His homophobic stance actually draws more voters to him in his very conservative district. It can be said one of the reasons he remains a US Representative is his tireless work to stymie advances for the homosexual community.

What if reporters and investigators were to air evidence that this man is gay? Would they be doing him wrong?

I just flipped through my moral code book and right there on page 23 it says, plainly and clearly: “He has absolutely no room to complain. Out away!”

Fair enough?

No matter. This latter scenario may not be imaginary. Illinois 18th District Congressbeing Aaron Schock, a Republican (what else?) was essentially outed against his will this week by freelance gay reporter Itay Hod. Schock, who’s been the object of gay rumors for ages, has gone so far as to switch his Instagram account from public to private in an effort to ward off the onslaught.

From The Smoking Gun

The Faces Of Aaron Schock

I won’t say we hate hypocrisy in this great nation, considering the fact that we tolerate it every day, 24 hours a day. We not only tolerate it, we demand it. It’s truer to say we love it. Most times.

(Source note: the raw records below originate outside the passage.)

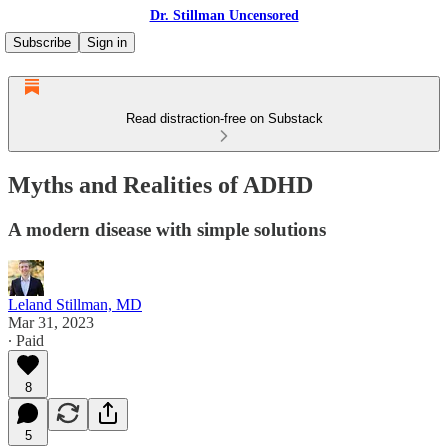
Dr. Stillman Uncensored
Subscribe
Sign in
Read distraction-free on Substack
Myths and Realities of ADHD
A modern disease with simple solutions
Leland Stillman, MD
Mar 31, 2023
∙ Paid
8
5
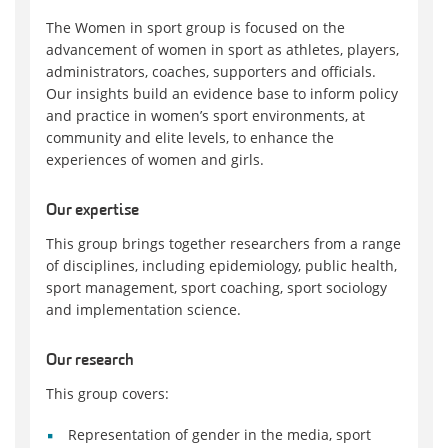
The Women in sport group is focused on the
advancement of women in sport as athletes, players,
administrators, coaches, supporters and officials.
Our insights build an evidence base to inform policy
and practice in women’s sport environments, at
community and elite levels, to enhance the
experiences of women and girls.
Our expertise
This group brings together researchers from a range
of disciplines, including epidemiology, public health,
sport management, sport coaching, sport sociology
and implementation science.
Our research
This group covers:
Representation of gender in the media, sport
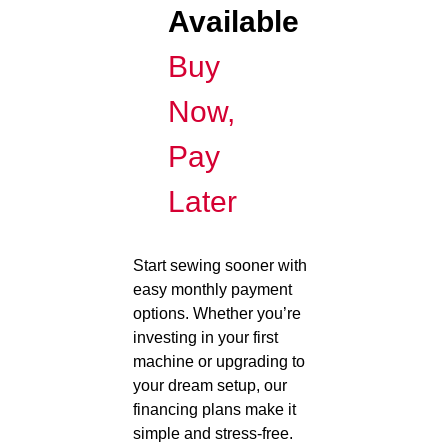
Available
Buy
Now,
Pay
Later
Start sewing sooner with
easy monthly payment
options. Whether you’re
investing in your first
machine or upgrading to
your dream setup, our
financing plans make it
simple and stress-free.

In a case like Schock’s, the rumors and evidence (if true and accurate) are sure to inflame observers of both sides of the fence. The Left will attack him because he’s closeted and a homophobe. The Right, simply because he’s gay.

Either way, Schock’s political career looks to be dead in the water. But if those asserting “proof” that he’s gay are wrong, I can only hope their careers are just as dead.

Huzzahs For Parking Meters

A coupla guys kicked my petite, sensitive, and delicate posterior yesterday via the comments section of this communications colossus.

I’d written that Bloomington’s new downtown parking meters are “universally despised.” Peter Kaczmarczyk yelled at me to “get out of [my] echo chamber.” He sez he digs metered parking because “I can now find parking when before I could not.”

Loyal opposition Minister of Truth, David Paglis of “The Region,” wagged his finger at me, writing, “What alternative source of city funding do you propose?”

I gather I should have clarified my position once again. I’m not at all against the meters. I know the city needs dough. I also know the city wants to crack down on college students monopolizing precious downtown parking spaces with their mom-and-dad-paid-for, aircraft-carrying SUVs.

In fact, I’ve written that those calling for the heads (and seats) of Mayor Kruzan and the City Council Six are acting awfully drama-queenish. Most of the outcry against the meters has been of an exaggerated, hyperbolic, the-sky-is-falling nature.

My take is the meters will contribute in only the teensiest way to an already extant metamorphosis of the courthouse square from that of a collection of quaint, independent merchants to loud, expensive watering holes, many of which likely will be financed by outsiders.

As for me living in an echo chamber, I can only say that I based my broad brush stroke pronouncement on the everyday discussions I have with customers, restaurant owners, and merchants who are very nearly unanimous in their distaste for metered parking. And, as a matter of fact, I regularly tell customers that finding parking is a hell of a lot easier around the Book Corner now.

Thanks for commenting, guys and gals.

That’s all for today. Peace, Love & Soul.

Hot Air

Winter

So, winter’s going to kick the crap out of us this weekend. Dang, mang, if only there were some way we could fight back.

Old Man Winter

I See….

Here’s your word of the day:

Pareidolia

Pareidolia

Human beings have a hard wired need to envision faces, animals, or anything, really, in otherwise shapeless forms. Anthropologists have speculated that this might have to do with the need to keep the early, proto-human kiddies near the cave or the tree limb at night when hungry carnivores were on the roam.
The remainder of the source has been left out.